Problem to work on: Your answer is to be the count alone: the number of lines in the data below where "bijv" appears.

[Page-level text extractions]

╭──

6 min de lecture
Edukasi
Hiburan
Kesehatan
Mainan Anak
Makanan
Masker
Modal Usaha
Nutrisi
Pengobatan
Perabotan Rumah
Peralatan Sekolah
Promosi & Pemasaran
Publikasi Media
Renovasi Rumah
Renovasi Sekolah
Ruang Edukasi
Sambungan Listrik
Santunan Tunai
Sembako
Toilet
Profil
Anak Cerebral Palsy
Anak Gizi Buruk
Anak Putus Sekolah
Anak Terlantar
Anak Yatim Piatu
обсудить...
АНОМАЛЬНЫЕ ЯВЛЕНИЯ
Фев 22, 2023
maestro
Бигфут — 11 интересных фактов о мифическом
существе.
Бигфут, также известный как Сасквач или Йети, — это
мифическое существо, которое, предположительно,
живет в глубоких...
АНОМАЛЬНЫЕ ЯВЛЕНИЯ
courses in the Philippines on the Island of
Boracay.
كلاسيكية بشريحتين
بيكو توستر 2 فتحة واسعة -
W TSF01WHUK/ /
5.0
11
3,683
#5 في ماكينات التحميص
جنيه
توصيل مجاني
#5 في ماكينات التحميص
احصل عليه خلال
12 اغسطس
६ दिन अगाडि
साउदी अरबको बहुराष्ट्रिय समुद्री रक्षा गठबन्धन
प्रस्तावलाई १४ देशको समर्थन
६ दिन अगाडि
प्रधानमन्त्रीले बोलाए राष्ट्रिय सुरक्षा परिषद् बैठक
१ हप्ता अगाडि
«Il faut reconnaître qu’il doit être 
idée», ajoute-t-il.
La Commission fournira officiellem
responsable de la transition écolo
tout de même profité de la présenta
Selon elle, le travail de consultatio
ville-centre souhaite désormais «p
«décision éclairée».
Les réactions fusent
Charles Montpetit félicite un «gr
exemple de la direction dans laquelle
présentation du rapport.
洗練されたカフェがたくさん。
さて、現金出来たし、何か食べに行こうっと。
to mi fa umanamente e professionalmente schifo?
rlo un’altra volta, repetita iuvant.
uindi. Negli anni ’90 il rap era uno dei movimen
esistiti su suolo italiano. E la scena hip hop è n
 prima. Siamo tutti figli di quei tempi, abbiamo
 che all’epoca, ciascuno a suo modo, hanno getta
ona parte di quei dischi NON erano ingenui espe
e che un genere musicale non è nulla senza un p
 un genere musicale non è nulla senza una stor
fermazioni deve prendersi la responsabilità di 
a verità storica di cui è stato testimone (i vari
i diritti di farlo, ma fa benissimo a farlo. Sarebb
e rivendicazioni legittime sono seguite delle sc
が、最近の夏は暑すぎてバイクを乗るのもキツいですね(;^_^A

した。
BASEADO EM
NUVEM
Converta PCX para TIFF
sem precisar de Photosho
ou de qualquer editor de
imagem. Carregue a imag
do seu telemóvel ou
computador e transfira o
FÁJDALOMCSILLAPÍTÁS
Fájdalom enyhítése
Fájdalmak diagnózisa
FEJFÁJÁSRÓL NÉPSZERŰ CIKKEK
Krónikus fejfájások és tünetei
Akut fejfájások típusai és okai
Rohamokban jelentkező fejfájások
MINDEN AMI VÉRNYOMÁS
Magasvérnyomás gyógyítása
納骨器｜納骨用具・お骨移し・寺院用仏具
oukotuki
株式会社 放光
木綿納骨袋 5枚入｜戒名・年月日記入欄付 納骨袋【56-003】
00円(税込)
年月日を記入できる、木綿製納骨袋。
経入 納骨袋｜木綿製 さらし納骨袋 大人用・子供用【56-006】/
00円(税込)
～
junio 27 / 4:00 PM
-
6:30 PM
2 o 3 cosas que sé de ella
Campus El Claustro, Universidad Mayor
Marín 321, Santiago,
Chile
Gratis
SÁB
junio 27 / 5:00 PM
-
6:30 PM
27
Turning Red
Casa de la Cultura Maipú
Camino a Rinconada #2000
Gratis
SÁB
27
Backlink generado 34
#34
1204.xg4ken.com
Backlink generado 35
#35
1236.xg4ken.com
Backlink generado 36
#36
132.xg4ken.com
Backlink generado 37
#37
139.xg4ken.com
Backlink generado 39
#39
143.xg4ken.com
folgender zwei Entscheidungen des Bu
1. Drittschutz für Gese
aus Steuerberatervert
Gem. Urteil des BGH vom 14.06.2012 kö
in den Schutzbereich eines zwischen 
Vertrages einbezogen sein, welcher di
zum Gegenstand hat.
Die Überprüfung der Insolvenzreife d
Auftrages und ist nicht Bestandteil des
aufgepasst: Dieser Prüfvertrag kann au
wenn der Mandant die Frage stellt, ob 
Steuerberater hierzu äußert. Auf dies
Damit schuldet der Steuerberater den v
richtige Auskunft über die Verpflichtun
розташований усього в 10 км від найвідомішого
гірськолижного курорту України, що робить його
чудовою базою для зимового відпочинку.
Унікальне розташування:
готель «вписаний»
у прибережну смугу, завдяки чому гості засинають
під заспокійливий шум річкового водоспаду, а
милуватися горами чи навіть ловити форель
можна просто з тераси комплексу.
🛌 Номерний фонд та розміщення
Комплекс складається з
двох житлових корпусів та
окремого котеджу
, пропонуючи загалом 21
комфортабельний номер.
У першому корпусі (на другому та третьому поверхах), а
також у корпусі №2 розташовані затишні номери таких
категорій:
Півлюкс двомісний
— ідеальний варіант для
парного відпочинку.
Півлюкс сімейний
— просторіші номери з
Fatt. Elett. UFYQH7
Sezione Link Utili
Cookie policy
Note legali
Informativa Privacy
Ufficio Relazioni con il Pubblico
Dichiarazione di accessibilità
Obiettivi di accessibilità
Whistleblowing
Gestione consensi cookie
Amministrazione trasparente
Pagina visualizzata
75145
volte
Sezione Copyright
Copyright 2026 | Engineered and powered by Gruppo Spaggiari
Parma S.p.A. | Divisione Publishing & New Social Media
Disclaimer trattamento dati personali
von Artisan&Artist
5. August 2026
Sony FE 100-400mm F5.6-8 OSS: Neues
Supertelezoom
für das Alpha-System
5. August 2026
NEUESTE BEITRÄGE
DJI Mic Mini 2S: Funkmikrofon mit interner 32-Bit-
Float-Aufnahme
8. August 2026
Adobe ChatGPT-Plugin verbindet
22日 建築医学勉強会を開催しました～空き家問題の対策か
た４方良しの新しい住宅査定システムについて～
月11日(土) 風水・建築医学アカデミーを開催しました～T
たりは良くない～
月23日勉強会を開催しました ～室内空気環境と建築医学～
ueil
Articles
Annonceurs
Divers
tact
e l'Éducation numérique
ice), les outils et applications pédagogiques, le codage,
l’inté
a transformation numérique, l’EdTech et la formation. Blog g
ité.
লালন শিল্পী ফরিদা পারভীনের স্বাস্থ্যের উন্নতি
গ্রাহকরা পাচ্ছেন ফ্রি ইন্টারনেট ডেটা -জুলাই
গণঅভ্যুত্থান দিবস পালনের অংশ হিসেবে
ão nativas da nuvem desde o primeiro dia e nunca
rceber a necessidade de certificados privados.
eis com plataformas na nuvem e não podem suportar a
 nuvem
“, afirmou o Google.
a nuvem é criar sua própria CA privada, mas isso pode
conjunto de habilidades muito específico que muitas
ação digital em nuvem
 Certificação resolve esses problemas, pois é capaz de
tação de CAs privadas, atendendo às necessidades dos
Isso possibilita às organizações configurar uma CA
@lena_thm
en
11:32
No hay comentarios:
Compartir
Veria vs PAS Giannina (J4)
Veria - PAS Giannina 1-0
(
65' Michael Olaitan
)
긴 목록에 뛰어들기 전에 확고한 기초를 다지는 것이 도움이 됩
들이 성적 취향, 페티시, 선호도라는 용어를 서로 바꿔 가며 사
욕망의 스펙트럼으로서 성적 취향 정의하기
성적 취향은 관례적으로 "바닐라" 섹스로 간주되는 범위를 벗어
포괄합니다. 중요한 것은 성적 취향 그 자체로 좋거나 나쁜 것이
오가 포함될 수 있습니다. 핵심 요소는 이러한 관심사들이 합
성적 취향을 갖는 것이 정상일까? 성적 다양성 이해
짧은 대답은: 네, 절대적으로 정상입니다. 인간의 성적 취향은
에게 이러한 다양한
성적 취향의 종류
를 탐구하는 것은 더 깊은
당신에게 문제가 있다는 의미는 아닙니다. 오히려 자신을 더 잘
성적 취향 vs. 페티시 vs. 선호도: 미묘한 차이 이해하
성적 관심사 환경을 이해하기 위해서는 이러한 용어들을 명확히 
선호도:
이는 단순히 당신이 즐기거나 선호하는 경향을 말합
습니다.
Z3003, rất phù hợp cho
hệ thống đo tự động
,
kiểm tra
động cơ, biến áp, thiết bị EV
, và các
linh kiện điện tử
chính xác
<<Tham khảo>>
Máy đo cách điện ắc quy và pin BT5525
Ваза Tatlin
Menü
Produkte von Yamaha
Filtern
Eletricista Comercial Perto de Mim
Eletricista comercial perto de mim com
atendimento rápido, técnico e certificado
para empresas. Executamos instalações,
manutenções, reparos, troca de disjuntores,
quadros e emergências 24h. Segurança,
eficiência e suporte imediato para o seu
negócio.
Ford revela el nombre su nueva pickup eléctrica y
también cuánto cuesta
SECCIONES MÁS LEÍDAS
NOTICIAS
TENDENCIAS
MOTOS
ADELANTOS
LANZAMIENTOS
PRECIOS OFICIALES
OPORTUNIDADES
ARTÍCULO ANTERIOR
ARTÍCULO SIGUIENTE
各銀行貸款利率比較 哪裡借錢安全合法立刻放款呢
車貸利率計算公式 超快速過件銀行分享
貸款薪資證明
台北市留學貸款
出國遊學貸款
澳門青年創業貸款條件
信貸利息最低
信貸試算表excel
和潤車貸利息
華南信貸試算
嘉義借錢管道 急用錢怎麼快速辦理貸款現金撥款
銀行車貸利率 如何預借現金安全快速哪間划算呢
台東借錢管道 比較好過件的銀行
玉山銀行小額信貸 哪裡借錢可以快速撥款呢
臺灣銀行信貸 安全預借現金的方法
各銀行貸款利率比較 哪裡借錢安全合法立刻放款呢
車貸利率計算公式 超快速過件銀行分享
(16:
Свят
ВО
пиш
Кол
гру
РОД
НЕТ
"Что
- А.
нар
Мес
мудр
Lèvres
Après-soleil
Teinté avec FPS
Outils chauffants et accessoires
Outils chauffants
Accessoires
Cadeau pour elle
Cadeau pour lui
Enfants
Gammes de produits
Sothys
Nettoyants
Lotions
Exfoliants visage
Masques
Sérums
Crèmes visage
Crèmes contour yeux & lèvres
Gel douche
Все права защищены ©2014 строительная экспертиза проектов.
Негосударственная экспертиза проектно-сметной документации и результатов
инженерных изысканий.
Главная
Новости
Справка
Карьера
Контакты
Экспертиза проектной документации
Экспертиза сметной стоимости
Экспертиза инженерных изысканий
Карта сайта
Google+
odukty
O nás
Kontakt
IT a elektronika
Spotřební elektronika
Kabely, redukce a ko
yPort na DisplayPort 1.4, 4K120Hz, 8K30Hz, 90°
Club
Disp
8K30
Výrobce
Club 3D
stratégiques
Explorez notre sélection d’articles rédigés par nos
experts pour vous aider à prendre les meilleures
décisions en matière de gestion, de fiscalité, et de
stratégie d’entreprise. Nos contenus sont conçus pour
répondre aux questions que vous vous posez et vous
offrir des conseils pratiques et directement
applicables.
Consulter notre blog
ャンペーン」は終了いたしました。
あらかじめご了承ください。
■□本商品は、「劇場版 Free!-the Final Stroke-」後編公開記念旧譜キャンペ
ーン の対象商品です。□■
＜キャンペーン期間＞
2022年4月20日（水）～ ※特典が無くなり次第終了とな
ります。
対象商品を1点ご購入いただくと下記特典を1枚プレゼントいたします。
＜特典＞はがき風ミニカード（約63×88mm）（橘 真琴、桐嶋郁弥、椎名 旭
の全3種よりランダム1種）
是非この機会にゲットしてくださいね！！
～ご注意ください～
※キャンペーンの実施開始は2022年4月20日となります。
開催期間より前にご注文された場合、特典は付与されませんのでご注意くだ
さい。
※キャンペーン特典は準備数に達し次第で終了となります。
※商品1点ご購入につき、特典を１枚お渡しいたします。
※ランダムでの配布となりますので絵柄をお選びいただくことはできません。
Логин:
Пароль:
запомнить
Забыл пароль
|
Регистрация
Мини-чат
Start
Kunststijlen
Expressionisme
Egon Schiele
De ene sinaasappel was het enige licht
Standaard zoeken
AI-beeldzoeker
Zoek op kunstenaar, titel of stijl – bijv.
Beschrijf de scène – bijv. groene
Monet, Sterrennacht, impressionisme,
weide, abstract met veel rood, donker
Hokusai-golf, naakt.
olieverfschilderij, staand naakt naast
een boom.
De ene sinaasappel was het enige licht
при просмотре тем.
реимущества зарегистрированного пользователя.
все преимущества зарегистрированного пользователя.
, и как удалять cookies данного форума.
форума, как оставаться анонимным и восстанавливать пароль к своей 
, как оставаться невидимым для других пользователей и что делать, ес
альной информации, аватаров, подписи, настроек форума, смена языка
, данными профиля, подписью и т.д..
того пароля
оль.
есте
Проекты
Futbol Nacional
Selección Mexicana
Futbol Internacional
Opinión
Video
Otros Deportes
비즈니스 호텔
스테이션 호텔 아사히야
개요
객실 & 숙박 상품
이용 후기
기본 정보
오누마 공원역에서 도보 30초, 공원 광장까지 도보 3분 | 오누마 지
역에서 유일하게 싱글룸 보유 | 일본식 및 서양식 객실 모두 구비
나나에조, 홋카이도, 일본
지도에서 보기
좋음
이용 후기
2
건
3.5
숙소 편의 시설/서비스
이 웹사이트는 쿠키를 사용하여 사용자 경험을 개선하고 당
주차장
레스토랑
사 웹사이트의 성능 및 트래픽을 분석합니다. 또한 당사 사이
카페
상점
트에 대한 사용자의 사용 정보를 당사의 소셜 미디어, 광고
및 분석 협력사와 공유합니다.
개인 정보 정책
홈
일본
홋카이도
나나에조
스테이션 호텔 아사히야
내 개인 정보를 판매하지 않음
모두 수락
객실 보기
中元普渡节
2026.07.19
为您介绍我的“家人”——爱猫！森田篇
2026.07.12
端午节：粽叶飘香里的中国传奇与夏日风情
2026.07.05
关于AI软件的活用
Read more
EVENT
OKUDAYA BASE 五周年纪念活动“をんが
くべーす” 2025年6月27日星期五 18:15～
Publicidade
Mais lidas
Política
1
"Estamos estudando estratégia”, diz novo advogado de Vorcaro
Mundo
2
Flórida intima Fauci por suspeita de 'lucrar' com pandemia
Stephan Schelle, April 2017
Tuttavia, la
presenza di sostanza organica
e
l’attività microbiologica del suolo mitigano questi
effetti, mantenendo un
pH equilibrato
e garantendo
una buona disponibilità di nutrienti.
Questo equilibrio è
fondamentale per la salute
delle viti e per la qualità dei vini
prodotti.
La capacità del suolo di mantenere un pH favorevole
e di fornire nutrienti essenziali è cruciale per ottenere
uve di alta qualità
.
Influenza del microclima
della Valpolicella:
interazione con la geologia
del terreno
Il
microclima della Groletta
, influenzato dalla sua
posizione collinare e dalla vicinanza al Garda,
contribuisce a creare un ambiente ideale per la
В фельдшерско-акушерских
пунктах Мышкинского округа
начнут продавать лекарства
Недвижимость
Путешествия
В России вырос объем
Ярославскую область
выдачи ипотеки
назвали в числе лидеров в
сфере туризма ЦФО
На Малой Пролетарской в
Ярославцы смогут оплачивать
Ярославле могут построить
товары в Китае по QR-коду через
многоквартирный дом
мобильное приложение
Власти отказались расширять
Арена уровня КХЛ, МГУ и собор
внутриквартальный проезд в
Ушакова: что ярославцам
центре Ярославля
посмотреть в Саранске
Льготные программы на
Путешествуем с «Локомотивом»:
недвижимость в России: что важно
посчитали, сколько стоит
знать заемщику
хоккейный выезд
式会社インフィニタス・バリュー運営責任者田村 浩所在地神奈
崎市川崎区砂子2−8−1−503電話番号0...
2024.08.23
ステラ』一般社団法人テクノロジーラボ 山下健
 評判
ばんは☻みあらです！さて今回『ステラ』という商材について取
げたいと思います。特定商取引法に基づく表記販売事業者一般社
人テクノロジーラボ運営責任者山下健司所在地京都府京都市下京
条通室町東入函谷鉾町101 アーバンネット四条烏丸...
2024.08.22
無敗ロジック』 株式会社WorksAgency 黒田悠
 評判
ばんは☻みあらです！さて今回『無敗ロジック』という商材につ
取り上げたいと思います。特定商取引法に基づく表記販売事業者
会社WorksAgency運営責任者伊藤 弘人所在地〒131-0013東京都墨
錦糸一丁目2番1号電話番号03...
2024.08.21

╰──

Result of this exercise: 2